ELABORATION: A Comprehensive Benchmark on Human-LLM Competitive Programming¶

Conference: ACL 2025
arXiv: 2505.16667
Code: Yes
Area: LLM Evaluation
Institution: Sichuan University, Tianjin University of Science and Technology, Vanderbilt University
Authors: Xinwei Yang, Zhaofeng Liu, Chen Huang, Jiashuai Zhang, Tong Zhang, Yifan Zhang, Wenqiang Lei

TL;DR¶

This work introduces ELABORATION, the first comprehensive benchmark designed to evaluate human-LLM collaborative competitive programming. Supported by a human feedback taxonomy covering the entire programming workflow and a meticulously annotated dataset of 8,320 problems, the study reveals that while LLMs possess limited independent problem-solving capabilities (with only a 3.4% Pass@1 rate on hard problems), human feedback—especially expert guidance during the coding phase—can yield a significant average improvement of 9.3%.

Background & Motivation¶

Competitive programming demands mastery across four cognitive phases: problem understanding \(\rightarrow\) solution planning \(\rightarrow\) code generation \(\rightarrow\) debugging, requiring extremely high precision and efficiency. Although LLMs have made strides in code generation, their utility on expert-level competitive tasks remains limited.
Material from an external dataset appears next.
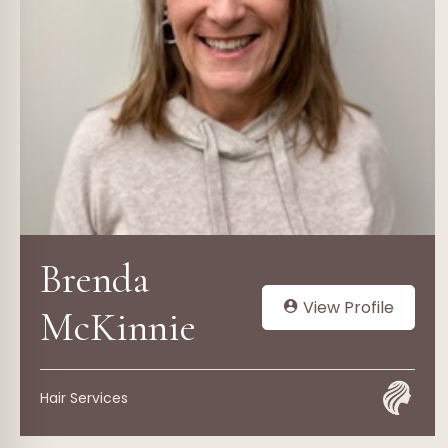
Brenda
View Profile
McKinnie
Hair Services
Consequently, recent efforts have shifted toward human-LLM collaborative programming (human-in-the-loop) to enhance LLM performance through multi-turn human feedback.

However, existing literature is bottlenecked by two core limitations of prior work:

Fragmented feedback types: Prior works only focus on isolated phases (e.g., Mozannar et al. only address strategic suggestions; Zheng et al. focus solely on conversational bug identification), lacking systemic coverage of the complete programming process.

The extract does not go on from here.